Rivera Ordóñez saludó al fijo tercero a porta gayola con espectacular larga cambiada y en los medios repitió el lance para luego veroniquearlo rodilla en tierra. Con la bayeta en la izquierda inició su trasteo doblándose y el astado humilló. Con ritmo enhebró naturales que fueron interrumpidos por un desarme, pero continuó la serie. Levantando la franela al terminar el muletazo por la derecha para que el burel no siguiera doblando las manos pudo engarzar una tanda de templados y mandones redondos. De rodillas siguió toreando y concluyó su emotiva labor con bellos circulares que abrochó con ajustado pase de pecho.

Al tardo que abrió plaza, Manolo Mejía lo lanceó con limpieza. Aunque el cornúpeta no se entregó y no hacía el viaje completo, el diestro le sacó aceptables pases por ambos lados. A base de acosar al reservón cuarto, pitado en el arrastre y que al ver el engaño reculaba, el diestro de Tacuba pudo darle muletazos aislados que fueron protestados por la galería porque utilizó el pico.

Federico Pizarro recibió a porta gayola con dos largas cambiadas al rebrincón segundo y bajando las manos cadenciosamente lo veroniqueó. Al estrellar el peón Jorge Kingston el toro en un burladero, el ejemplar se lastimó la mano izquierda y esto imposibilitó que Pizarro pudiera lucirse con la sarga.

Cuando se carece de oficio, la voluntad no basta para resolver los complicados problemas de la lidia. Esto le aconteció a Pizarro con el difícil quinto, también pitado en el arrastre, que calamocheaba, doblaba las manos y se colaba.

El juez de plaza, al sustituir al sexto, violó también el reglamento, porque autorizó que saliera el segundo sobrero en lugar del primero, como establece el reglamento.
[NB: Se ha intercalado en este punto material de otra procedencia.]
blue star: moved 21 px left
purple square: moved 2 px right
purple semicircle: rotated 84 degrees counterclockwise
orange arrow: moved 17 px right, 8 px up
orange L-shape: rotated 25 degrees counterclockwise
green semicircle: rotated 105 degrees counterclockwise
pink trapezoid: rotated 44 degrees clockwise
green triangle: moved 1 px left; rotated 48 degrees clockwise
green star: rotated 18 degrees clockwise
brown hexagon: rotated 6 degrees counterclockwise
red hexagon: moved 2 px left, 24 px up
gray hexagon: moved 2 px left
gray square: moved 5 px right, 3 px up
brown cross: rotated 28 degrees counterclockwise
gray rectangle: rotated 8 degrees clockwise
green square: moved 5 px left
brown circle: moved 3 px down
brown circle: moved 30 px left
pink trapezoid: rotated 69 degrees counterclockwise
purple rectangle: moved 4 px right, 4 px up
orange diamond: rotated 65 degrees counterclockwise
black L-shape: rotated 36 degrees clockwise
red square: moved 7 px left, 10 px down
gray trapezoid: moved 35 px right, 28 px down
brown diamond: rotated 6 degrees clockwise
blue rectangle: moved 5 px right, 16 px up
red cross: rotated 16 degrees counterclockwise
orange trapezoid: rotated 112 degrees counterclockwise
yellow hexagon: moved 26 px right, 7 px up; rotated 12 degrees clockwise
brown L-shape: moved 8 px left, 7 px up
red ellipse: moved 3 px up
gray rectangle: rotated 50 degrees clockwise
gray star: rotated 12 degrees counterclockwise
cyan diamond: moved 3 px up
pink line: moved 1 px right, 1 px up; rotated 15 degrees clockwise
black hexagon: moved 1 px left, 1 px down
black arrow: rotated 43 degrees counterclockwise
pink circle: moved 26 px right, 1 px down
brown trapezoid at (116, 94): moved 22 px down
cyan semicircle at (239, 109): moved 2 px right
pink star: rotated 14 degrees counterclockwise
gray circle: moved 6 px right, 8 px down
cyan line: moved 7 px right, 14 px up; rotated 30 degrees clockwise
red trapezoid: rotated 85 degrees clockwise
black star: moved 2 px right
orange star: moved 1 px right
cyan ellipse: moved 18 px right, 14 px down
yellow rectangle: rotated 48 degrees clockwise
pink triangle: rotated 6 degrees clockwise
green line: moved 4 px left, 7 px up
ABC. GUILLERMO LEAL. Rivera Ordóñez causó buena impresión en La México 

El matador de toros Francisco Rivera Ordóñez realizó una gran faena el pasado domingo en la Monumental de México, al combinar calidad y variedad, después de tomarle la distancia apropiada a un toro de mucha nobleza, de la ganadería de Marcos Garfias. Esa faena, que tuvo momentos artísticos y que concluyó con un muletazo en redondo, rodilla en tierra, no pudo ser bien rematada por la espada del español, quien pinchó una vez y después dejó una estocada entera, lo que enfrió el ánimo. Por ello, lo que pudo haber sido una oreja quedó en una sólida vuelta al ruedo, que algunos protestaron, aunque la mayoría del escaso público que asistió aplaudió.

En el segundo de su lote hubo una bronca, porque al público le pareció chico el toro, que, al final, fue devuelto. El sobrero cogió de fea manera a Rivera Ordóñez, afortunadamente, sin consecuencias. Con este astado el torero español escuchó palmas.

Los diestros Manolo Mejía y Federico Pizarro, pese a querer agradar, escucharon división de opiniones con los toros de Marcos Garfias, que, en general, resultaron sosos y deslucidos.